Chez les oiseaux actuels, un muscle particulier s’étend entre la ceinture scapulaire et le poignet. Il s’agit du muscle propatagial (musculus propatagialis) qui se trouve dans le patagium de l’aile. Cette structure constitue le bord d’attaque de l’aile et représente une caractéristique typique du vol chez les oiseaux. Le muscle propatagial permet l’extension du poignet tout en maintenant le coude plié. Combiné au système de glissement de l’ulna et du radius qui plie le poignet, cela permet d’avoir un contrôle du battement de l’aile avec une quantité réduite de muscles. Parmi les nombreuses adaptations au vol battu des oiseaux, l’évolution du propatagium et du muscle propatagial au sein des dinosaures reste floue.
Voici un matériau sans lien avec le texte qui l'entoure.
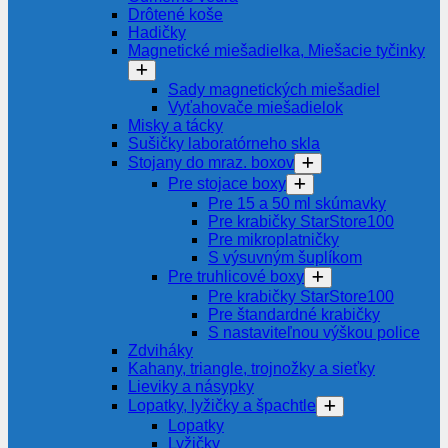
Drôtené koše
Hadičky
Magnetické miešadielka, Miešacie tyčinky
Sady magnetických miešadiel
Vyťahovače miešadielok
Misky a tácky
Sušičky laboratórneho skla
Stojany do mraz. boxov
Pre stojace boxy
Pre 15 a 50 ml skúmavky
Pre krabičky StarStore100
Pre mikroplatničky
S výsuvným šuplíkom
Pre truhlicové boxy
Pre krabičky StarStore100
Pre štandardné krabičky
S nastaviteľnou výškou police
Zdviháky
Kahany, triangle, trojnožky a sieťky
Lieviky a násypky
Lopatky, lyžičky a špachtle
Lopatky
Lyžičky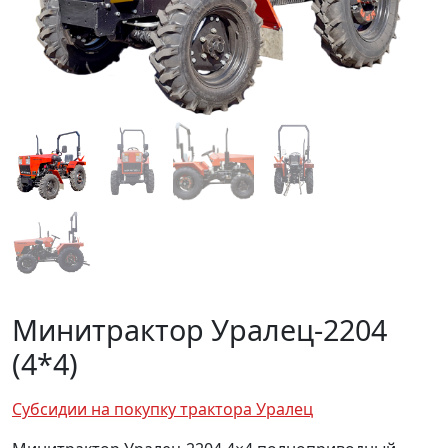
Минитрактор Уралец-2204
(4*4)
Субсидии на покупку трактора Уралец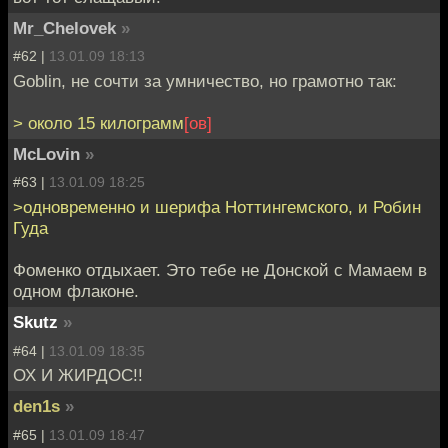
Mr_Chelovek
»
#62 |
13.01.09 18:13
Goblin, не сочти за умничество, но грамотно так:
> около 15 килограмм
[ов]
McLovin
»
#63 |
13.01.09 18:25
>одновременно и шерифа Ноттингемского, и Робин
Гуда
Фоменко отдыхает. Это тебе не Донской с Мамаем в
одном флаконе.
Skutz
»
#64 |
13.01.09 18:35
ОХ И ЖИРДОС!!
den1s
»
#65 |
13.01.09 18:47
Uno et Hirasawa étudient ainsi cette évolution, afin de combler cette lacune dans notre compréhension de l’évolution du vol battu.

Chez les dinosaures non-aviens, seuls deux spécimens ont été décrits avec des tissus mous de propatagium : il s’agit de l’holotype de Microraptor gui (IVPP V 13352) et un spécimen référé à Caudipteryx sp. (IVPP V 12430). Cette rareté rend l’étude du propatagium d’autant plus compliquée que le muscle propatagial est trop mince pour laisser un site d’attache musculaire visible sur les fossiles. Uno et Hirasawa notent qu’il n’est pas envisageable de déduire l’évolution du muscle propatagial en se basant uniquement sur des analyses morphologiques classiques. Pour cette raison, ils ont utilisé la relation entre l’angle formé par les articulations du membre antérieur avec la présence ou non de propatagium. Ils ont comparé les mesures pour les théropodes non-aviens avec celles prises pour les oiseaux qui possèdent un patagium et avec celles prises pour des diapsides non-dinosauriens qui n’en possèdent pas.
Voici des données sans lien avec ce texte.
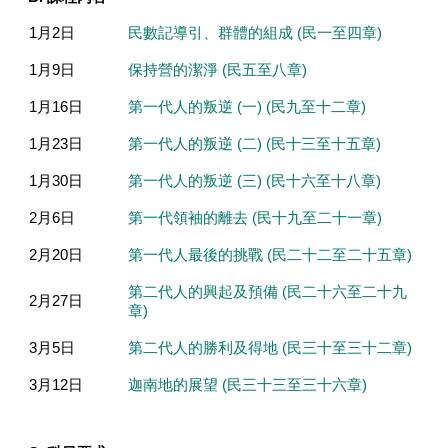
1月2日
民數記導引、群體的組成 (民一至四章)
1月9日
保持營的潔淨 (民五至八章)
1月16日
第一代人的叛逆 (一) (民九至十二章)
1月23日
第一代人的叛逆 (二) (民十三至十五章)
1月30日
第一代人的叛逆 (三) (民十六至十八章)
2月6日
第一代領袖的離去 (民十九至二十一章)
2月20日
第一代人最後的挑戰 (民二十二至二十五章)
第二代人的興起及預備 (民二十六至二十九
2月27日
章)
3月5日
第二代人的勝利及得地 (民三十至三十二章)
3月12日
迦南地的展望 (民三十三至三十六章)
L’analyse statistique des mesures d’angles prises par Uno et Hirasawa révèle que l’angle formé par l’articulation du coude est plus petit chez les oiseaux que chez les diapsides non-dinosauriens. Il en est de même pour l’angle formé par l’articulation du poignet, plus petit chez les oiseaux que chez les diapsides non-dinosauriens. Uno et Hirasawa en déduisent que la présence de patagium est corrélée avec des angles faibles pour les articulations du coude et du poignet.

Uno et Hirasawa ont ensuite comparé les mesures prises pour les théropodes non-aviens avec celles prises pour les oiseaux et les diapsides non-dinosauriens. Ils ont placé leurs résultats dans un arbre phylogénétique afin de reconstruire l’évolution du patagium au sein des théropodes. Uno et Hirasawa remarquent que les angles des articulations du coude et du poignet ont commencé a avoir des mesures proches de celles des oiseaux au niveau de Maniraptora. Il en résulte que le patagium semble être apparu chez les Maniraptora, et donc que le muscle propatagial a été développé dans ce clade. Les propatagia observé sur les spécimens de Caudipteryx et Microraptor sont donc homologues avec ceux des oiseaux. Les mesures de Uno et Hirasawa soutiennent également le fait que le propatagium est devenu bien développé au sein des paraviens, avec des mesures d’angles très proches de celles prises pour les oiseaux.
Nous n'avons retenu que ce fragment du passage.